Harriet Tubman (Cynthia Erivo) is one of those people that you would swear was made up if there weren’t so much evidence that she existed and that she actually did what was claimed she did. It is impossible to condense her life into a two hour movie and do her legacy any justice whatsoever. Her life really deserves to be a one season series on the streaming service of your choice. That said, “Harriet” does a decent job within the time allotted. It faithfully portrays the brutal realities of slavery and introduces Harriet Tubman to a probable much larger audience than would normally know of her exploits beyond her being associated with the Underground Railroad.
The movie’s biggest failing is its insistence on again and again relying on Harriet Tubman’s prophetic “visions”. Tubman had a very serious head injury when she was young and it likely caused her to have epileptic seizures the rest of her life. It was during these seizures that Tubman would have her visions. All evidence points to Tubman seriously believing that these visions were God speaking directly to her. She was a woman of mighty faith. In the movie, they keep happening at key points and the visions would tell her what to do and where to go. This gets a bit too ahistorical for me and it is done at the expense of telling more about her actual deeds.

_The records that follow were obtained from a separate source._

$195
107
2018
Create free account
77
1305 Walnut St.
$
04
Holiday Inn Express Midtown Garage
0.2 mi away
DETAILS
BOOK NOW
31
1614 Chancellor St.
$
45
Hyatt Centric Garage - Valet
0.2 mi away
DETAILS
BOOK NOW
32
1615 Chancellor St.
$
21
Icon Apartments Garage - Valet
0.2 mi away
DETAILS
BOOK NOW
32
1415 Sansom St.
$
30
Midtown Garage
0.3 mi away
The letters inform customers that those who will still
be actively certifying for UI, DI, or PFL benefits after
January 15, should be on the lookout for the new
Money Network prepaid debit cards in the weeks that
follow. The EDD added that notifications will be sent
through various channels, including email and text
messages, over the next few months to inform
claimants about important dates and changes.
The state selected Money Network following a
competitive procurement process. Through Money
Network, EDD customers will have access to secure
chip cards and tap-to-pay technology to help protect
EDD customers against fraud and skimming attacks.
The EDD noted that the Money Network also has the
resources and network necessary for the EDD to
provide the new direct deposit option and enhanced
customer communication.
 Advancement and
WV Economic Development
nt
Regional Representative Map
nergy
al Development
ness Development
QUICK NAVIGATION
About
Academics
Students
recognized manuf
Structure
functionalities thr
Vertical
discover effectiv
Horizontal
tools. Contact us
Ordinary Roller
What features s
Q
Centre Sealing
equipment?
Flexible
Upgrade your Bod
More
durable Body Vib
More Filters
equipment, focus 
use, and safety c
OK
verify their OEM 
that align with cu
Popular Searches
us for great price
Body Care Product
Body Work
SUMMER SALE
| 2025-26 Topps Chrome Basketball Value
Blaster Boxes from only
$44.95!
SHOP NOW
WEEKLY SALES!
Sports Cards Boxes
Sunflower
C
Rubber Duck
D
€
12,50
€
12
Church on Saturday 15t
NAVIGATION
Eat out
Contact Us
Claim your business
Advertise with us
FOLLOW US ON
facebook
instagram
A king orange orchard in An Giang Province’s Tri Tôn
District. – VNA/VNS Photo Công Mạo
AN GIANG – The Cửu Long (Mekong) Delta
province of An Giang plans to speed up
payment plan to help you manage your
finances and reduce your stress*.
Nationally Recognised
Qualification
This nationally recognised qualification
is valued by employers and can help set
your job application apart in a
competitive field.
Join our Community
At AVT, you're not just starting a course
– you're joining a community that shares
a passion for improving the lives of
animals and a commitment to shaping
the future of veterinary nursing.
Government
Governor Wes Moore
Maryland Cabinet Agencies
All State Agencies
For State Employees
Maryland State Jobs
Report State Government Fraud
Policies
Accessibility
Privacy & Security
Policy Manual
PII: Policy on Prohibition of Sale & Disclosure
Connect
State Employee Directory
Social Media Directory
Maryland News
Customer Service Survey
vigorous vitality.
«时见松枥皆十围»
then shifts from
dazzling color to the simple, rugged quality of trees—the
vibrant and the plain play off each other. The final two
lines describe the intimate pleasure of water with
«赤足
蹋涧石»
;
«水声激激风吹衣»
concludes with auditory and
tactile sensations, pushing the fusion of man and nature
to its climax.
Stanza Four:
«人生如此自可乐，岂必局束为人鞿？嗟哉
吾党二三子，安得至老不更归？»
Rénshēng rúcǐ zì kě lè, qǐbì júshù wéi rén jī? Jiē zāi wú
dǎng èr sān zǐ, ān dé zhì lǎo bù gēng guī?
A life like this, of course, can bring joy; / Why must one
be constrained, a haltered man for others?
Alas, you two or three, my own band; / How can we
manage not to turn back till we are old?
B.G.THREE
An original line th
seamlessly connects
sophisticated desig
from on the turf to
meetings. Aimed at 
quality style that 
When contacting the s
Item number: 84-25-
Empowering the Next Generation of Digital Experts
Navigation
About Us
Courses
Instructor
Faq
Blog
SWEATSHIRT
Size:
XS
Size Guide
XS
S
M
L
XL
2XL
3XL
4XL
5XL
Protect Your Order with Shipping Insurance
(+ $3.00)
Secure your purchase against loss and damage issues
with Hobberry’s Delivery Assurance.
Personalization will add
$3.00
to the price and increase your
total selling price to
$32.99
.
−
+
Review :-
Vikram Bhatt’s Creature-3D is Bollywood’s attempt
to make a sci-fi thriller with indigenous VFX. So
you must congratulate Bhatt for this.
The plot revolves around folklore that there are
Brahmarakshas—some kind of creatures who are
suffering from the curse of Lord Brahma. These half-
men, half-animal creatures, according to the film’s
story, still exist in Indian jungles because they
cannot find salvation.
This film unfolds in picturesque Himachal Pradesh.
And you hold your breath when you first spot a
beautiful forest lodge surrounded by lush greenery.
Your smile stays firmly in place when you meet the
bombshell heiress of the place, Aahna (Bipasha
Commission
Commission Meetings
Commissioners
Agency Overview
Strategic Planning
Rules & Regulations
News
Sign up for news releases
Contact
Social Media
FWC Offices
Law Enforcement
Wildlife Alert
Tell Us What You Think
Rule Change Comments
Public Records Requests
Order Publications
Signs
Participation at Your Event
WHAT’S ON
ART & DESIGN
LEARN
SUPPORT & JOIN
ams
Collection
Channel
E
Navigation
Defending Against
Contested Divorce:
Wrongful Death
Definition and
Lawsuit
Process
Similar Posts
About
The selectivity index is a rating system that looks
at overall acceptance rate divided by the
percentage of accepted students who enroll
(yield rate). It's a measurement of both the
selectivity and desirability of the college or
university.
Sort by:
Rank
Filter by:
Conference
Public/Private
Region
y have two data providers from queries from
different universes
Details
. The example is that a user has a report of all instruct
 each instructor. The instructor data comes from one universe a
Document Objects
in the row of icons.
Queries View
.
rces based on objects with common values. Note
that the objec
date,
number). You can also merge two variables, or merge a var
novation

There is also this weird need for an enemy in the movie and that is accomplished through more ahistorical use of Tubman’s “owner” Gideon Brodess (Joe Alwyn). In the movie, he furiously hunts her down and placates the audience with the final showdown the studios think the audience wants. I do understand that stories about real people are notoriously hard to end, but couldn’t the filmmakers relied on some real life harrowing moment to end the movie? Or was Tubman’s life not harrowing enough?
“Harriet” is still a good movie and the acting is really good in it. My disappointment is more in wanting Tubman to have justice than in the quality of the movie. She seriously deserves to be on our $20 bill and I sincerely hope we have a non-racist President next to put her back on track to be there.